In this captivating book, award-winning journalist Geraldine Brooks offers an intimate, often shocking portrait
of the lives of modern Muslim women, and shows how male pride and power have warped the original message of a once-liberating
faith. "A valid, entertaining account of women in the Muslim world."--The New York Times Book Review.

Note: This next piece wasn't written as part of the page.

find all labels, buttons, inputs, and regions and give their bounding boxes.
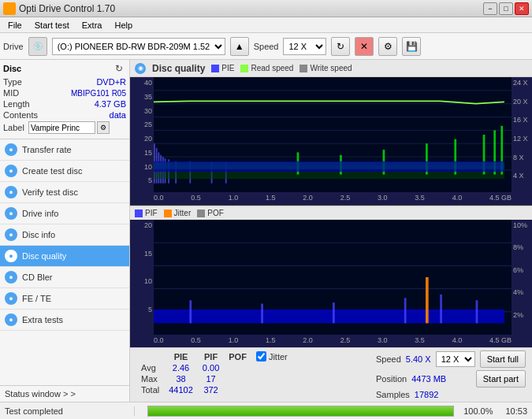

Nine Parts of Desire: The Hidden World of Islamic Women is the story of Brook's intrepid journey toward an understanding
of the women behind the veils, and of the often contradictory political, religious, and cultural forces that shape
their lives. In fundamentalist Iran, Brooks finagles an invitation to tea with the ayatollah's widow - and discovers
that Mrs. Khomeini dyes her hair. In Saudi Arabia, she eludes the severe segregation of the sexes and attends a
bacchanal, laying bare the hypocrisy of this austere, male-dominated society. In war-torn Ethiopia, she watches
as a female gynecologist repairs women who have undergone genital mutilation justified by a distorted interpretation
of Islam. In villages and capitals throughout the Middle East, she finds that a feminism of sorts has flowered
under the forbidding shroud of the chador as she makes other startling discoveries that defy our stereotypes about
the Muslim world. Nine Parts of Desire is much more than a captivating work of firsthand reportage; it is also
an acute analysis of the world's fastest-growing religion, deftly illustrating how Islam's holiest texts have been
misused to justify the repression of women. It was, after all, the Shiite leader Ali who proclaimed that "God
created sexual desire in ten parts, then gave nine parts to women."